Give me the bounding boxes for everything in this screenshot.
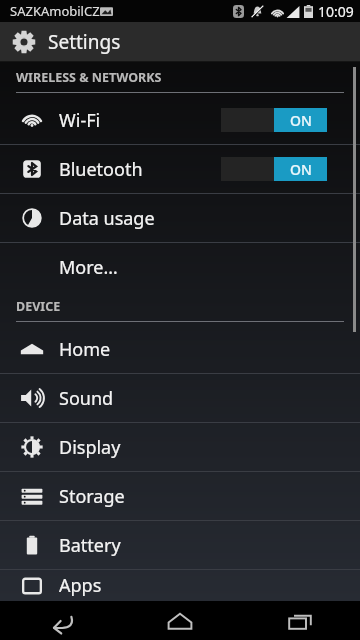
- button[interactable]: Apps: [0, 570, 360, 601]
- button[interactable]: More…: [0, 243, 360, 291]
- button[interactable]: ON: [221, 108, 327, 132]
- staticText: Home: [59, 337, 111, 362]
- staticText: Apps: [59, 573, 102, 598]
- staticText: Wi-Fi: [59, 108, 101, 133]
- button[interactable]: Back: [0, 601, 120, 640]
- button[interactable]: ON: [221, 157, 327, 181]
- button[interactable]: Storage: [0, 472, 360, 520]
- button[interactable]: Recent apps: [240, 601, 360, 640]
- staticText: Data usage: [59, 206, 155, 231]
- staticText: Battery: [59, 533, 121, 558]
- staticText: ON: [290, 111, 312, 130]
- staticText: Settings: [48, 29, 121, 55]
- button[interactable]: Display: [0, 423, 360, 471]
- button[interactable]: Home: [0, 325, 360, 373]
- staticText: SAZKAmobilCZ: [10, 2, 100, 20]
- button[interactable]: Sound: [0, 374, 360, 422]
- staticText: Display: [59, 435, 121, 460]
- button[interactable]: Battery: [0, 521, 360, 569]
- staticText: WIRELESS & NETWORKS: [16, 69, 162, 86]
- staticText: More…: [59, 255, 118, 280]
- button[interactable]: Home: [120, 601, 240, 640]
- button[interactable]: Bluetooth: [0, 145, 360, 193]
- button[interactable]: Wi-Fi: [0, 96, 360, 144]
- button[interactable]: Data usage: [0, 194, 360, 242]
- staticText: Sound: [59, 386, 114, 411]
- staticText: Storage: [59, 484, 125, 509]
- staticText: 10:09: [318, 2, 354, 21]
- staticText: DEVICE: [16, 298, 61, 315]
- staticText: Bluetooth: [59, 157, 143, 182]
- staticText: ON: [290, 160, 312, 179]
=======
Work order: Output the data exactly. Leave every picture out.

Output below:
Give me the bounding boxes for everything in this screenshot.
- button[interactable]: Apps: [0, 570, 360, 601]
- button[interactable]: More…: [0, 243, 360, 291]
- button[interactable]: ON: [221, 108, 327, 132]
- staticText: Home: [59, 337, 111, 362]
- staticText: Apps: [59, 573, 102, 598]
- staticText: Wi-Fi: [59, 108, 101, 133]
- button[interactable]: Back: [0, 601, 120, 640]
- button[interactable]: ON: [221, 157, 327, 181]
- button[interactable]: Storage: [0, 472, 360, 520]
- button[interactable]: Recent apps: [240, 601, 360, 640]
- staticText: Data usage: [59, 206, 155, 231]
- staticText: Battery: [59, 533, 121, 558]
- staticText: ON: [290, 111, 312, 130]
- staticText: Settings: [48, 29, 121, 55]
- button[interactable]: Display: [0, 423, 360, 471]
- button[interactable]: Home: [0, 325, 360, 373]
- staticText: SAZKAmobilCZ: [10, 2, 100, 20]
- button[interactable]: Sound: [0, 374, 360, 422]
- staticText: Display: [59, 435, 121, 460]
- button[interactable]: Battery: [0, 521, 360, 569]
- staticText: WIRELESS & NETWORKS: [16, 69, 162, 86]
- staticText: More…: [59, 255, 118, 280]
- button[interactable]: Home: [120, 601, 240, 640]
- button[interactable]: Bluetooth: [0, 145, 360, 193]
- button[interactable]: Wi-Fi: [0, 96, 360, 144]
- button[interactable]: Data usage: [0, 194, 360, 242]
- staticText: Sound: [59, 386, 114, 411]
- staticText: Storage: [59, 484, 125, 509]
- staticText: 10:09: [318, 2, 354, 21]
- staticText: DEVICE: [16, 298, 61, 315]
- staticText: Bluetooth: [59, 157, 143, 182]
- staticText: ON: [290, 160, 312, 179]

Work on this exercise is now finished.